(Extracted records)

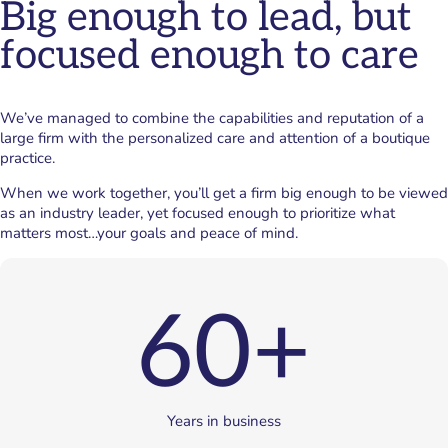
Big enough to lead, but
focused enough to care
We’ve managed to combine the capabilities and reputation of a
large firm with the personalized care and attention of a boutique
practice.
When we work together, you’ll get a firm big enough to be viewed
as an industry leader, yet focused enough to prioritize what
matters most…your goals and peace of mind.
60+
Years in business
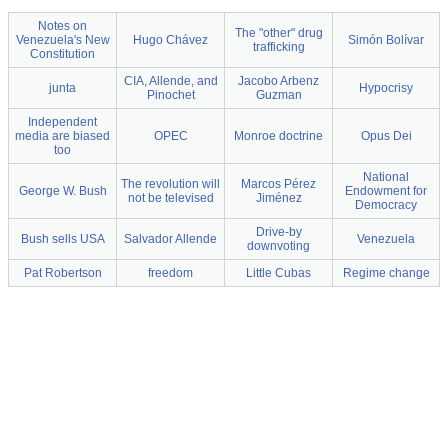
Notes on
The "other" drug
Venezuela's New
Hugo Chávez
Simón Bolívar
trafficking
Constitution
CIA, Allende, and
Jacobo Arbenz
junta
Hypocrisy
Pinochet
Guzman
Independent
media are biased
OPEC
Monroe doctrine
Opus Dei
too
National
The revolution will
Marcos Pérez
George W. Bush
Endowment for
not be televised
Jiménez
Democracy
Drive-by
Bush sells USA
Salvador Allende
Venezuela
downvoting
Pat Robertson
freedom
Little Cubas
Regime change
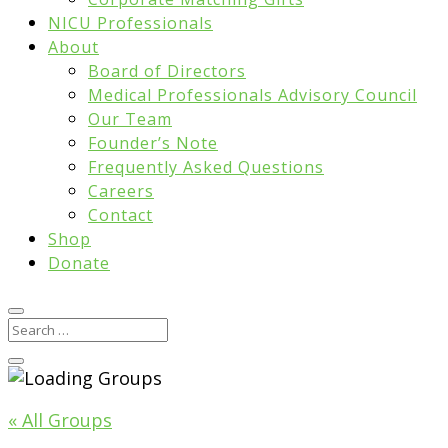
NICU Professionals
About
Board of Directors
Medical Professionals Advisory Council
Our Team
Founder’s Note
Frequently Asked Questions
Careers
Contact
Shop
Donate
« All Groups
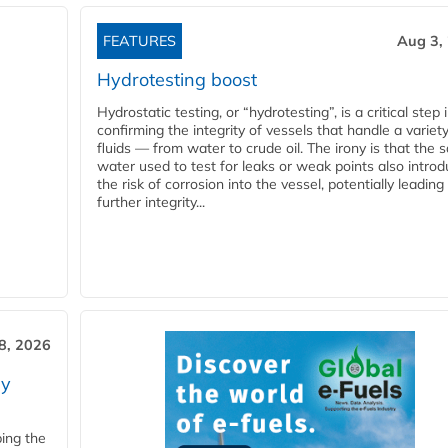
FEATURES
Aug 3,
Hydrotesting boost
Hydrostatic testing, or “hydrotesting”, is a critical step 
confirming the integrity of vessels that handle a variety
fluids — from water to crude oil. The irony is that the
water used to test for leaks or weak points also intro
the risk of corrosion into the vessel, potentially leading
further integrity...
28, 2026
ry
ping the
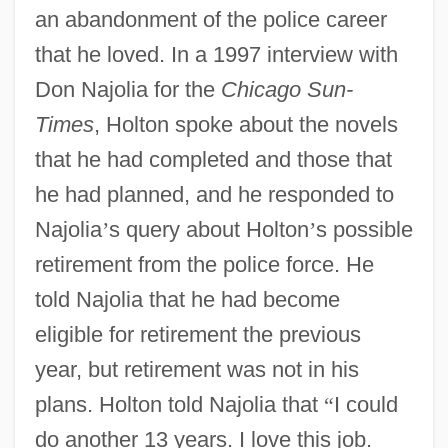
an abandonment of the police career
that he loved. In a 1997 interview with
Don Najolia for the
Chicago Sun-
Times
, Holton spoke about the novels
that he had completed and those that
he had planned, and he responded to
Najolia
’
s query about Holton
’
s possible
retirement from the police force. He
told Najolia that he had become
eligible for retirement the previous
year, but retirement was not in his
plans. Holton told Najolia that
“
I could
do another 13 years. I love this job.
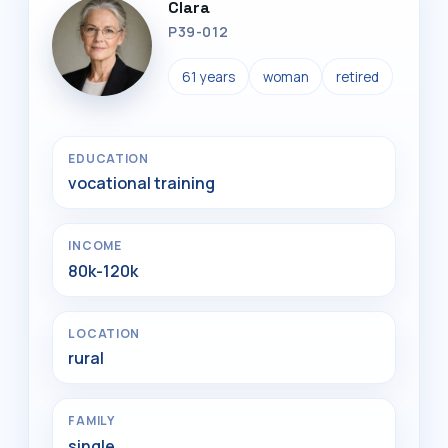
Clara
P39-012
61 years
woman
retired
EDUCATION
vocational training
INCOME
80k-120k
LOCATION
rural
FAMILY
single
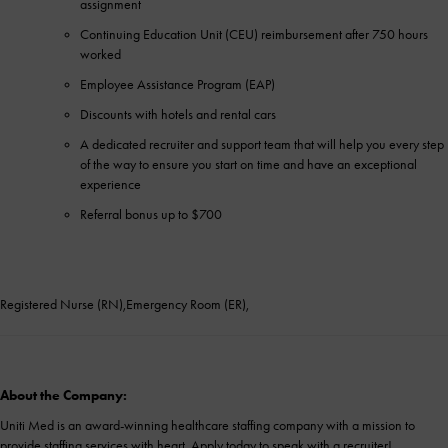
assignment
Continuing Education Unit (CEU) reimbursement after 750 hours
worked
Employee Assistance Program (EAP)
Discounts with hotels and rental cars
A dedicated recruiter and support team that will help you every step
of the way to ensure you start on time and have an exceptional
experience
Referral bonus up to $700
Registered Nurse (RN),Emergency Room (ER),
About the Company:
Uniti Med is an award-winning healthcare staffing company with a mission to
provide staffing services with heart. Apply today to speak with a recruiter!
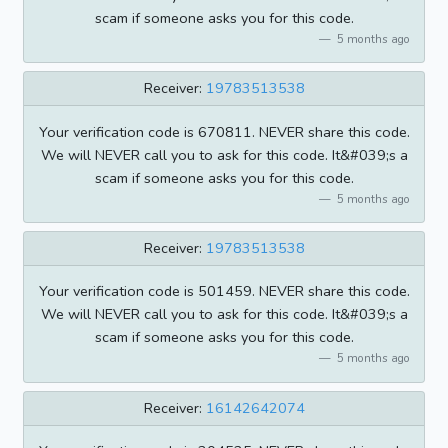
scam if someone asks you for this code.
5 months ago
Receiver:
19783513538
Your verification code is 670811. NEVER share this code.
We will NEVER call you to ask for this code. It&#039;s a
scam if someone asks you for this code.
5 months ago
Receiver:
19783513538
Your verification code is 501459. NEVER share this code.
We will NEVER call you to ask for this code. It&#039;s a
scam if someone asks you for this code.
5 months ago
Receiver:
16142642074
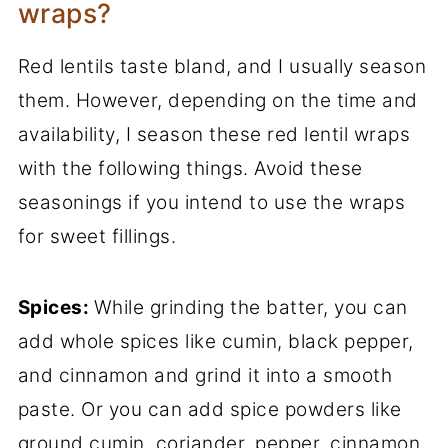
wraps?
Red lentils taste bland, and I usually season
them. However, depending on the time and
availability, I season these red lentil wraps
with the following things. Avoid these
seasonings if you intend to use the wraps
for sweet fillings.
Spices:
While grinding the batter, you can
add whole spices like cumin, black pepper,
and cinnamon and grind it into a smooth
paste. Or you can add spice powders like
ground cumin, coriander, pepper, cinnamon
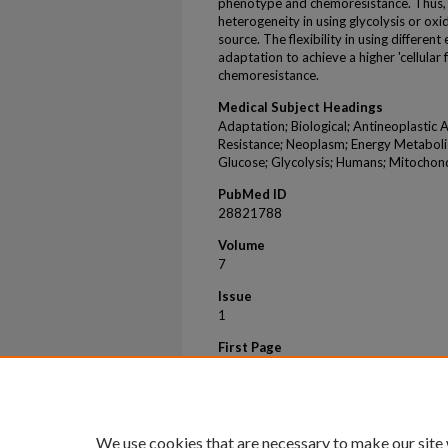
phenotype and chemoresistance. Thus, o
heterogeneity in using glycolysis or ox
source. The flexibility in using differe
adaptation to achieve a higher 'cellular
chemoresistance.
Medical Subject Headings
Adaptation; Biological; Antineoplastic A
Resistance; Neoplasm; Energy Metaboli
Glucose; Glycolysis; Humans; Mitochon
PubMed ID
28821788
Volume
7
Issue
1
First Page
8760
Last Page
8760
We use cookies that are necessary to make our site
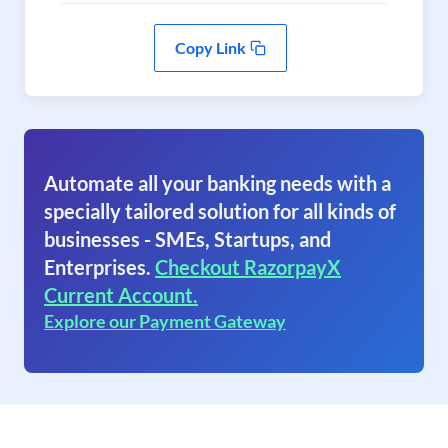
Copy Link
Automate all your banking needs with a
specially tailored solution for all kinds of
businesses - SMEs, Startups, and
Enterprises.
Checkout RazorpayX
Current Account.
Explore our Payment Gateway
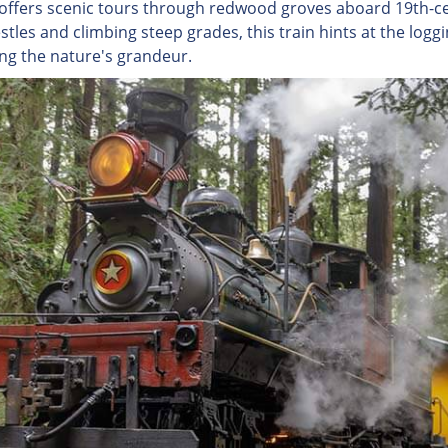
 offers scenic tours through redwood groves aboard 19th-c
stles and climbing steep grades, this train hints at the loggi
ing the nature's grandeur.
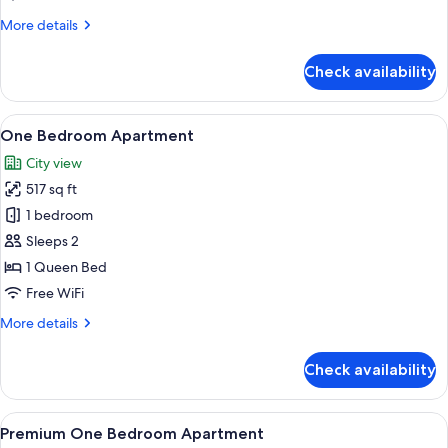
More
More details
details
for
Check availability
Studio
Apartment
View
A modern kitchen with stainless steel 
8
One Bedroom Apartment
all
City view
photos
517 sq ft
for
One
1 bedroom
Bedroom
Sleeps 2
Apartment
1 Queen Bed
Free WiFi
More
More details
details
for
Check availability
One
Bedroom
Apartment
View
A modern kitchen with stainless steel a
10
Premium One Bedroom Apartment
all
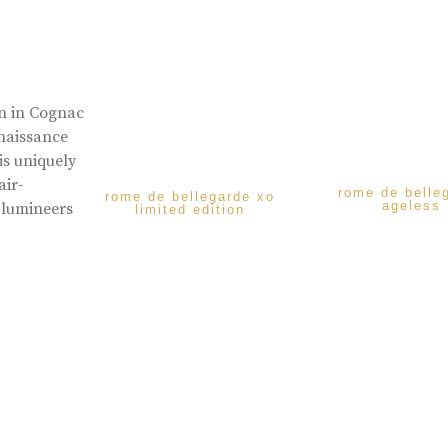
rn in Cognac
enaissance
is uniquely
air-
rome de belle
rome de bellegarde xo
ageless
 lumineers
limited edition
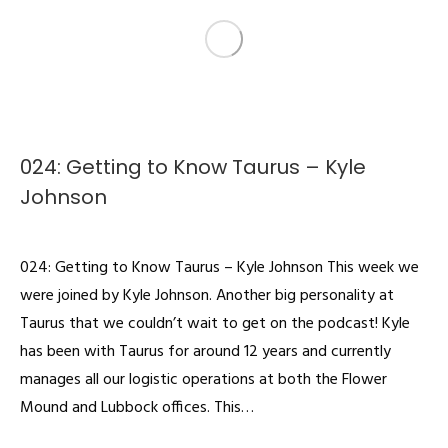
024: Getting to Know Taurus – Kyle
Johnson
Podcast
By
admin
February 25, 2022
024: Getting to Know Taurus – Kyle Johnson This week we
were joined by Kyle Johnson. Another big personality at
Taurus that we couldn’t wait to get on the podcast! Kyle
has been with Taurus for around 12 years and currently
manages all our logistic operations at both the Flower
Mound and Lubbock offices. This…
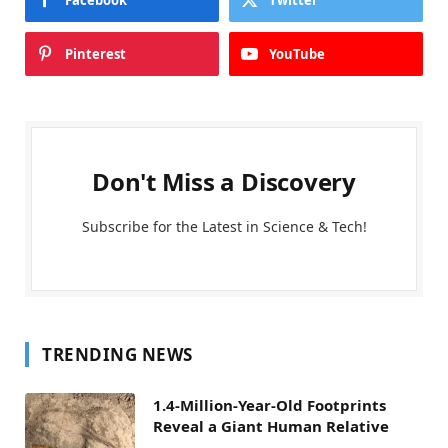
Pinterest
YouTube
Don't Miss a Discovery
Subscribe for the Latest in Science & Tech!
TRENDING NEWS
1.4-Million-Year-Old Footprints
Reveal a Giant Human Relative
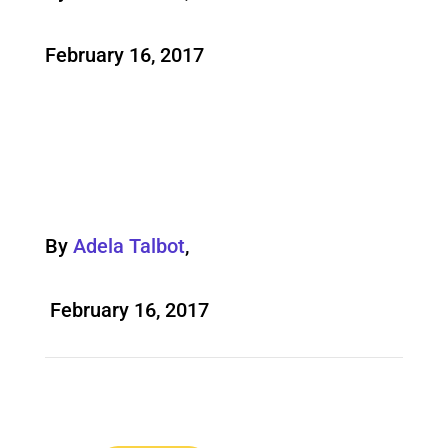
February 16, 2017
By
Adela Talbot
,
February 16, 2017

Task objective: Retype the data above as given, letting no picture into the copy.

Written response:
Big enough to lead, but
focused enough to care
We’ve managed to combine the capabilities and reputation of a
large firm with the personalized care and attention of a boutique
practice.
When we work together, you’ll get a firm big enough to be viewed
as an industry leader, yet focused enough to prioritize what
matters most…your goals and peace of mind.
60+
Years in business
Notes on
The "other" drug
Venezuela's New
Hugo Chávez
Simón Bolívar
trafficking
Constitution
CIA, Allende, and
Jacobo Arbenz
junta
Hypocrisy
Pinochet
Guzman
Independent
media are biased
OPEC
Monroe doctrine
Opus Dei
too
National
The revolution will
Marcos Pérez
George W. Bush
Endowment for
not be televised
Jiménez
Democracy
Drive-by
Bush sells USA
Salvador Allende
Venezuela
downvoting
Pat Robertson
freedom
Little Cubas
Regime change
NICU Professionals
About
Board of Directors
Medical Professionals Advisory Council
Our Team
Founder’s Note
Frequently Asked Questions
Careers
Contact
Shop
Donate
« All Groups
FEATURES
Aug 3,
Hydrotesting boost
Hydrostatic testing, or “hydrotesting”, is a critical step 
confirming the integrity of vessels that handle a variety
fluids — from water to crude oil. The irony is that the
water used to test for leaks or weak points also intro
the risk of corrosion into the vessel, potentially leading
further integrity...
28, 2026
ry
ping the
an abandonment of the police career
that he loved. In a 1997 interview with
Don Najolia for the
Chicago Sun-
Times
, Holton spoke about the novels
that he had completed and those that
he had planned, and he responded to
Najolia
’
s query about Holton
’
s possible
retirement from the police force. He
told Najolia that he had become
eligible for retirement the previous
year, but retirement was not in his
plans. Holton told Najolia that
“
I could
do another 13 years. I love this job.
Clara
P39-012
61 years
woman
retired
EDUCATION
vocational training
INCOME
80k-120k
LOCATION
rural
FAMILY
single
assignment
Continuing Education Unit (CEU) reimbursement after 750 hours
worked
Employee Assistance Program (EAP)
Discounts with hotels and rental cars
A dedicated recruiter and support team that will help you every step
of the way to ensure you start on time and have an exceptional
experience
Referral bonus up to $700
Registered Nurse (RN),Emergency Room (ER),
About the Company:
Uniti Med is an award-winning healthcare staffing company with a mission to
provide staffing services with heart. Apply today to speak with a recruiter!
scam if someone asks you for this code.
5 months ago
Receiver:
19783513538
Your verification code is 670811. NEVER share this code.
We will NEVER call you to ask for this code. It&#039;s a
scam if someone asks you for this code.
5 months ago
Receiver:
19783513538
Your verification code is 501459. NEVER share this code.
We will NEVER call you to ask for this code. It&#039;s a
scam if someone asks you for this code.
5 months ago
Receiver:
16142642074
wraps?
Red lentils taste bland, and I usually season
them. However, depending on the time and
availability, I season these red lentil wraps
with the following things. Avoid these
seasonings if you intend to use the wraps
for sweet fillings.
Spices:
While grinding the batter, you can
add whole spices like cumin, black pepper,
and cinnamon and grind it into a smooth
paste. Or you can add spice powders like
ground cumin, coriander, pepper, cinnamon
phenotype and chemoresistance. Thus, o
heterogeneity in using glycolysis or ox
source. The flexibility in using differe
adaptation to achieve a higher 'cellular
chemoresistance.
Medical Subject Headings
Adaptation; Biological; Antineoplastic A
Resistance; Neoplasm; Energy Metaboli
Glucose; Glycolysis; Humans; Mitochon
PubMed ID
28821788
Volume
7
Issue
1
First Page
8760
Last Page
8760
We use cookies that are necessary to make our site
Copy Link
Automate all your banking needs with a
specially tailored solution for all kinds of
businesses - SMEs, Startups, and
Enterprises.
Checkout RazorpayX
Current Account.
Explore our Payment Gateway
 offers scenic tours through redwood groves aboard 19th-c
stles and climbing steep grades, this train hints at the loggi
ing the nature's grandeur.
More
More details
details
for
Check availability
Studio
Apartment
View
A modern kitchen with stainless steel 
8
One Bedroom Apartment
all
City view
photos
517 sq ft
for
One
1 bedroom
Bedroom
Sleeps 2
Apartment
1 Queen Bed
Free WiFi
More
More details
details
for
Check availability
One
Bedroom
Apartment
View
A modern kitchen with stainless steel a
10
Premium One Bedroom Apartment
all
rn in Cognac
enaissance
is uniquely
air-
rome de belle
rome de bellegarde xo
ageless
 lumineers
limited edition
024: Getting to Know Taurus – Kyle
Johnson
Podcast
By
admin
February 25, 2022
024: Getting to Know Taurus – Kyle Johnson This week we
were joined by Kyle Johnson. Another big personality at
Taurus that we couldn’t wait to get on the podcast! Kyle
has been with Taurus for around 12 years and currently
manages all our logistic operations at both the Flower
Mound and Lubbock offices. This…
Pinterest
YouTube
Don't Miss a Discovery
Subscribe for the Latest in Science & Tech!
TRENDING NEWS
1.4-Million-Year-Old Footprints
Reveal a Giant Human Relative
February 16, 2017
By
Adela Talbot
,
February 16, 2017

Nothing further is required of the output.